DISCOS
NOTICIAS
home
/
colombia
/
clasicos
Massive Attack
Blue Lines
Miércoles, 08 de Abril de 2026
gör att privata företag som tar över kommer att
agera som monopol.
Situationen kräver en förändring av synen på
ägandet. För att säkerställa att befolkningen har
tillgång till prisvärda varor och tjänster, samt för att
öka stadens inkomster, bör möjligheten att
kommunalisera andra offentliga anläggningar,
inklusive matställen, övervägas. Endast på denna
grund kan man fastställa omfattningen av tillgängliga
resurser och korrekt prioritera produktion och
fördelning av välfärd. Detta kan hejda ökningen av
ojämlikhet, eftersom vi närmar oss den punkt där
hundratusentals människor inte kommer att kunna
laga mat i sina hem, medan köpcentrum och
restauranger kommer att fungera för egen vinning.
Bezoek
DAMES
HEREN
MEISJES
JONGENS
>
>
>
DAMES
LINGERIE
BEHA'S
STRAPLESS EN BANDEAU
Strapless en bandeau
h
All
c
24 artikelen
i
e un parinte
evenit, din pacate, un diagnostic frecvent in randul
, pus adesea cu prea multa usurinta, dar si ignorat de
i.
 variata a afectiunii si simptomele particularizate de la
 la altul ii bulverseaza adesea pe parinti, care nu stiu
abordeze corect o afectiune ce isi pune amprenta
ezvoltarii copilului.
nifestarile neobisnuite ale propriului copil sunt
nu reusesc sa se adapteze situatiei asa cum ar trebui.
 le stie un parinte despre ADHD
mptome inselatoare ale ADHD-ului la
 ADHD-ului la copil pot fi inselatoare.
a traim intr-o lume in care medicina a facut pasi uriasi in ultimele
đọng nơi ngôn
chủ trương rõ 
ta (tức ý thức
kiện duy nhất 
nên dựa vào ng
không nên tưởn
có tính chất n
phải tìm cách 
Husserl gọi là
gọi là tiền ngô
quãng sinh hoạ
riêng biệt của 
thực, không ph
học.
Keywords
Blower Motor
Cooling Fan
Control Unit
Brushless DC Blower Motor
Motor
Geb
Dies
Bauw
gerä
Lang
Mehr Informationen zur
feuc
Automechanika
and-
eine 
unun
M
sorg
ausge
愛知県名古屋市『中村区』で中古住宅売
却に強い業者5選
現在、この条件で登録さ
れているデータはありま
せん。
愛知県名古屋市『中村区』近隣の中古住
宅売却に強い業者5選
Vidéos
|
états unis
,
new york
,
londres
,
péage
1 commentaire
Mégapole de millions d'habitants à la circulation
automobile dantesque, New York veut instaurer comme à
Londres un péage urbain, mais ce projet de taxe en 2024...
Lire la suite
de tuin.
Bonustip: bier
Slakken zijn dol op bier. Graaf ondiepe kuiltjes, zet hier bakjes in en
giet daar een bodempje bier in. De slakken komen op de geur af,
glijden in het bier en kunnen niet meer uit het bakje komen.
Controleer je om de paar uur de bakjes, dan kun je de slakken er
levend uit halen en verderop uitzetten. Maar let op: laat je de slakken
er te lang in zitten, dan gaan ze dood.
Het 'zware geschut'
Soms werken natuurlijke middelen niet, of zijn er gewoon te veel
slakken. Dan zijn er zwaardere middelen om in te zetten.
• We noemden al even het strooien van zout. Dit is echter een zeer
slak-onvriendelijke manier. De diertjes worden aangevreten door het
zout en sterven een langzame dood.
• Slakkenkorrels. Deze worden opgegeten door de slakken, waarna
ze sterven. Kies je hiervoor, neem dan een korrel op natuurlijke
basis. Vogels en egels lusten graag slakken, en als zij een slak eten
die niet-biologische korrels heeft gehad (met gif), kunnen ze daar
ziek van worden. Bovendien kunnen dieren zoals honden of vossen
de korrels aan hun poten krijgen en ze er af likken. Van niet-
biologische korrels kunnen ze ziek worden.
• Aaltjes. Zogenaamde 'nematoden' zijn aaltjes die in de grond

*-*-*

* EXERCISE AIM
Retype the portion of the data above that starts on the line with "hundratusentals människor inte" and finishes on the line with "levend uit halen", including both of those lines.

* RESULT FOR THIS TASK
hundratusentals människor inte kommer att kunna
laga mat i sina hem, medan köpcentrum och
restauranger kommer att fungera för egen vinning.
Bezoek
DAMES
HEREN
MEISJES
JONGENS
>
>
>
DAMES
LINGERIE
BEHA'S
STRAPLESS EN BANDEAU
Strapless en bandeau
h
All
c
24 artikelen
i
e un parinte
evenit, din pacate, un diagnostic frecvent in randul
, pus adesea cu prea multa usurinta, dar si ignorat de
i.
 variata a afectiunii si simptomele particularizate de la
 la altul ii bulverseaza adesea pe parinti, care nu stiu
abordeze corect o afectiune ce isi pune amprenta
ezvoltarii copilului.
nifestarile neobisnuite ale propriului copil sunt
nu reusesc sa se adapteze situatiei asa cum ar trebui.
 le stie un parinte despre ADHD
mptome inselatoare ale ADHD-ului la
 ADHD-ului la copil pot fi inselatoare.
a traim intr-o lume in care medicina a facut pasi uriasi in ultimele
đọng nơi ngôn
chủ trương rõ 
ta (tức ý thức
kiện duy nhất 
nên dựa vào ng
không nên tưởn
có tính chất n
phải tìm cách 
Husserl gọi là
gọi là tiền ngô
quãng sinh hoạ
riêng biệt của 
thực, không ph
học.
Keywords
Blower Motor
Cooling Fan
Control Unit
Brushless DC Blower Motor
Motor
Geb
Dies
Bauw
gerä
Lang
Mehr Informationen zur
feuc
Automechanika
and-
eine 
unun
M
sorg
ausge
愛知県名古屋市『中村区』で中古住宅売
却に強い業者5選
現在、この条件で登録さ
れているデータはありま
せん。
愛知県名古屋市『中村区』近隣の中古住
宅売却に強い業者5選
Vidéos
|
états unis
,
new york
,
londres
,
péage
1 commentaire
Mégapole de millions d'habitants à la circulation
automobile dantesque, New York veut instaurer comme à
Londres un péage urbain, mais ce projet de taxe en 2024...
Lire la suite
de tuin.
Bonustip: bier
Slakken zijn dol op bier. Graaf ondiepe kuiltjes, zet hier bakjes in en
giet daar een bodempje bier in. De slakken komen op de geur af,
glijden in het bier en kunnen niet meer uit het bakje komen.
Controleer je om de paar uur de bakjes, dan kun je de slakken er
levend uit halen en verderop uitzetten. Maar let op: laat je de slakken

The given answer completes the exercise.